There are, of course, many queer women who support Buttigieg. Ellen DeGeneres—possibly the most well-known lesbian of her generation—hosted the mayor on her show and praised him on Twitter. (Rachel Maddow, a close runner-up for the most-visible-lesbian prize, also interviewed him on her prime-time program.) Annise Parker, president of the LGBTQ Victory Fund and an out former mayor, previously told The Daily Beast her organization was “excited about his candidacy—it’s clear that he’s ready for prime time.”
Even the women who spoke to The Daily Beast about their reservations said they were excited about having an openly LGBTQ person run for president.
“I’ve been around gay politics for a long time and of course it is gratifying to see a gay person being taken seriously for this election,” said Domi, a former board chair of LGBTQ rights organization GetEQUAL.
“But I do think there is going to be a split within the gay community. I think it is already happening.”

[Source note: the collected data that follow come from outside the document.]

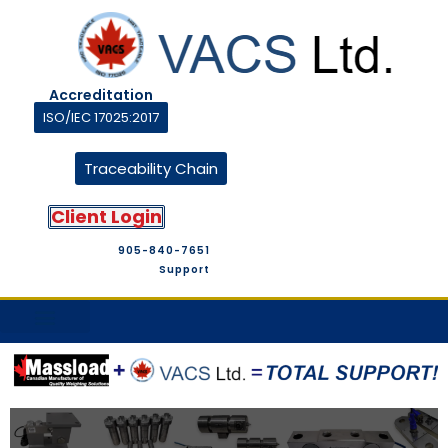
Accreditation
ISO/IEC 17025:2017
Traceability Chain
Client Login
905-840-7651
Support
M&T Suppliers
Company Profile
M&T Store
Contact Us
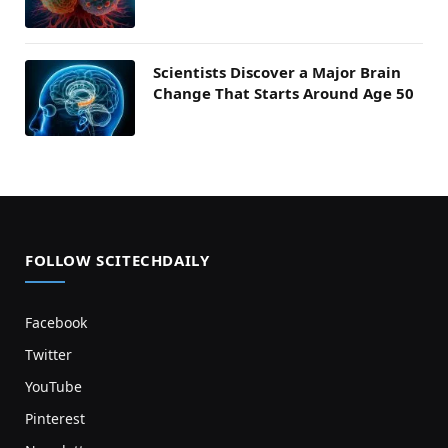
Scientists Discover a Major Brain
Change That Starts Around Age 50
FOLLOW SCITECHDAILY
Facebook
Twitter
YouTube
Pinterest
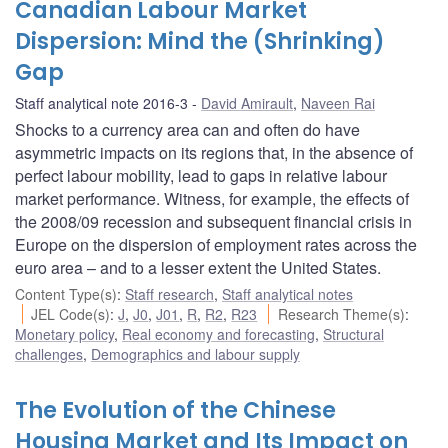
Canadian Labour Market
Dispersion: Mind the (Shrinking)
Gap
Staff analytical note 2016-3
David Amirault
,
Naveen Rai
Shocks to a currency area can and often do have
asymmetric impacts on its regions that, in the absence of
perfect labour mobility, lead to gaps in relative labour
market performance. Witness, for example, the effects of
the 2008/09 recession and subsequent financial crisis in
Europe on the dispersion of employment rates across the
euro area – and to a lesser extent the United States.
Content Type(s)
:
Staff research
,
Staff analytical notes
JEL Code(s)
:
J
,
J0
,
J01
,
R
,
R2
,
R23
Research Theme(s)
:
Monetary policy
,
Real economy and forecasting
,
Structural
challenges
,
Demographics and labour supply
The Evolution of the Chinese
Housing Market and Its Impact on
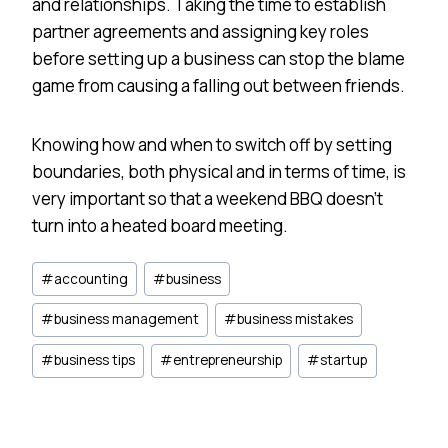
and relationships. Taking the time to establish
partner agreements and assigning key roles
before setting up a business can stop the blame
game from causing a falling out between friends.
Knowing how and when to switch off by setting
boundaries, both physical and in terms of time, is
very important so that a weekend BBQ doesn’t
turn into a heated board meeting.
Post
#
accounting
#
business
Tags:
#
business management
#
business mistakes
#
business tips
#
entrepreneurship
#
startup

Buttigieg has promoted himself as a “change” candidate, similar to former President Barack Obama, not least because of his sexual orientation. He has repeatedly joked that he can’t think of anyone further from the current president than himself, and urged voters in his announcement speech to “walk… toward something totally different.” When USA Today asked him last month about whether being a “white cisgender male” automatically made him “part of the status quo,” Buttigieg responded: “If that’s the case, then that represents progress.”
But for many of the women who spoke to The Daily Beast, the fear seemed to be that the self-described “laid-back, intellectual, young, gay mayor from the Midwest” would still not be enough of a change.
“Yes, he would be the first gay president if he won and yes that’s amazing,” Wynn said. “But he is still a white man and he still is going to benefit from white privilege, he still is going to benefit from male privilege.”
“He is still in a lot of ways the same—not politically, not in sexual orientation—but in a lot of ways just more of the same,” she said.